§ Task statement
Restate exactly the lines below, from the one containing "to. Take a look at the top section of each" through the final line, and leave out the pictures.

§ Task inputs

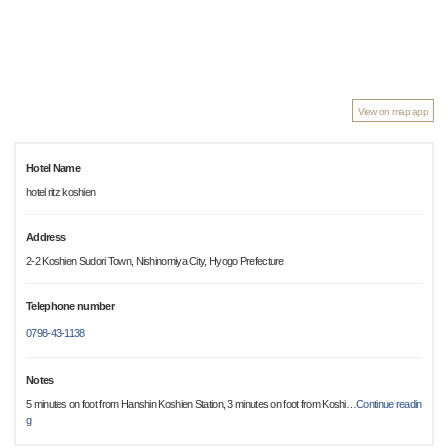
View on map app
Hotel Name
hotel ritz koshien
Address
2-2 Koshien Sudori Town, Nishinomiya City, Hyogo Prefecture
Telephone number
0798-43-1138
Notes
5 minutes on foot from Hanshin Koshien Station, 3 minutes on foot from Koshi
…
Continue readin
g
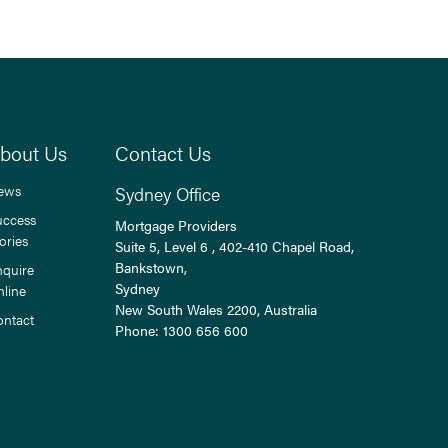
bout Us
Contact Us
ews
Sydney Office
uccess
Mortgage Providers
ories
Suite 5, Level 6 , 402-410 Chapel Road,
Bankstown,
nquire
Sydney
nline
New South Wales
2200
, Australia
ontact
Phone:
1300 656 600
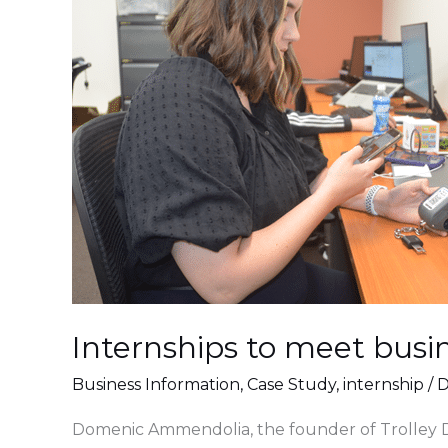
meet
business
needs.
🤝
Internships to meet busin
Business Information
,
Case Study
,
internship
/
D
Domenic Ammendolia, the founder of Trolley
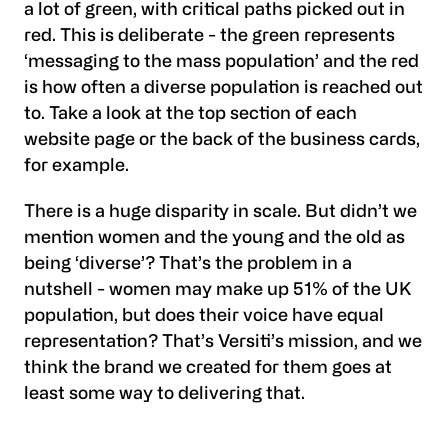
a lot of green, with critical paths picked out in
red. This is deliberate - the green represents
‘messaging to the mass population’ and the red
is how often a diverse population is reached out
to. Take a look at the top section of each
website page or the back of the business cards,
for example.
There is a huge disparity in scale. But didn’t we
mention women and the young and the old as
being ‘diverse’? That’s the problem in a
nutshell - women may make up 51% of the UK
population, but does their voice have equal
representation? That’s Versiti’s mission, and we
think the brand we created for them goes at
least some way to delivering that.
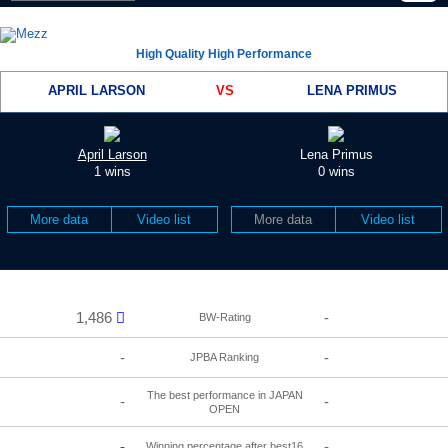
High Quality High Performance
APRIL LARSON
VS
LENA PRIMUS
April Larson
Lena Primus
1 wins
0 wins
More data
Video list
More data
Video list
1,486
-
BW-Rating
-
-
JPBA Ranking
The best performance in JAPAN
-
-
OPEN
-
-
Winning percentage after best16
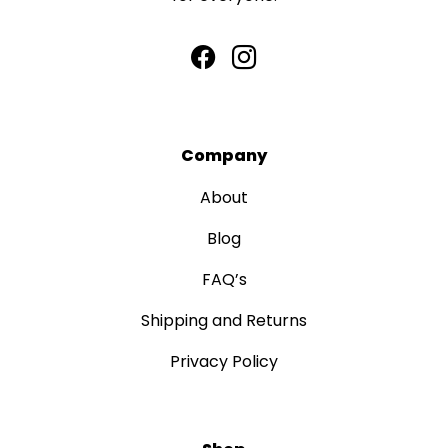
Company
About
Blog
FAQ’s
Shipping and Returns
Privacy Policy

§ Task response
to. Take a look at the top section of each
website page or the back of the business cards,
for example.
There is a huge disparity in scale. But didn’t we
mention women and the young and the old as
being ‘diverse’? That’s the problem in a
nutshell - women may make up 51% of the UK
population, but does their voice have equal
representation? That’s Versiti’s mission, and we
think the brand we created for them goes at
least some way to delivering that.
High Quality High Performance
APRIL LARSON
VS
LENA PRIMUS
April Larson
Lena Primus
1 wins
0 wins
More data
Video list
More data
Video list
1,486
-
BW-Rating
-
-
JPBA Ranking
The best performance in JAPAN
-
-
OPEN
-
-
Winning percentage after best16
Company
About
Blog
FAQ’s
Shipping and Returns
Privacy Policy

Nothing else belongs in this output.